- _PROBLEM REQUIREMENTS_:
Would you please copy exactly the line with "ΑΝΑΚΟΙΝΩΣΕΙΣ – ΤΑ ΝΕΑ ΜΑΣ" and all lines that follow it in the data below, through the last one?

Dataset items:
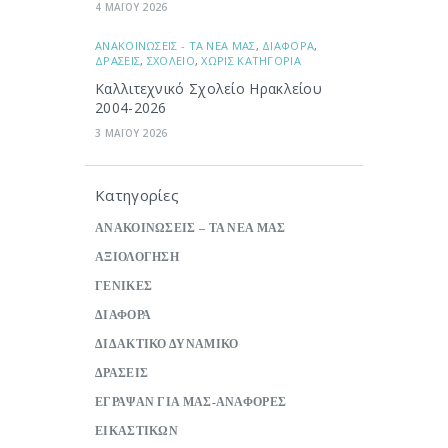
4 ΜΑΪΟΥ 2026
ΑΝΑΚΟΙΝΩΣΕΙΣ - ΤΑ ΝΕΑ ΜΑΣ
,
ΔΙΑΦΟΡΑ
,
ΔΡΑΣΕΙΣ
,
ΣΧΟΛΕΙΟ
,
ΧΩΡΙΣ ΚΑΤΗΓΟΡΙΑ
Καλλιτεχνικό Σχολείο Ηρακλείου
2004-2026
3 ΜΑΪΟΥ 2026
Κατηγορίες
ΑΝΑΚΟΙΝΩΣΕΙΣ – ΤΑ ΝΕΑ ΜΑΣ
ΑΞΙΟΛΟΓΗΣΗ
ΓΕΝΙΚΕΣ
ΔΙΑΦΟΡΑ
ΔΙΔΑΚΤΙΚΟ ΔΥΝΑΜΙΚΟ
ΔΡΑΣΕΙΣ
ΕΓΡΑΨΑΝ ΓΙΑ ΜΑΣ-ΑΝΑΦΟΡΕΣ
ΕΙΚΑΣΤΙΚΩΝ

- _RESPONSE BELOW_:
ΑΝΑΚΟΙΝΩΣΕΙΣ – ΤΑ ΝΕΑ ΜΑΣ
ΑΞΙΟΛΟΓΗΣΗ
ΓΕΝΙΚΕΣ
ΔΙΑΦΟΡΑ
ΔΙΔΑΚΤΙΚΟ ΔΥΝΑΜΙΚΟ
ΔΡΑΣΕΙΣ
ΕΓΡΑΨΑΝ ΓΙΑ ΜΑΣ-ΑΝΑΦΟΡΕΣ
ΕΙΚΑΣΤΙΚΩΝ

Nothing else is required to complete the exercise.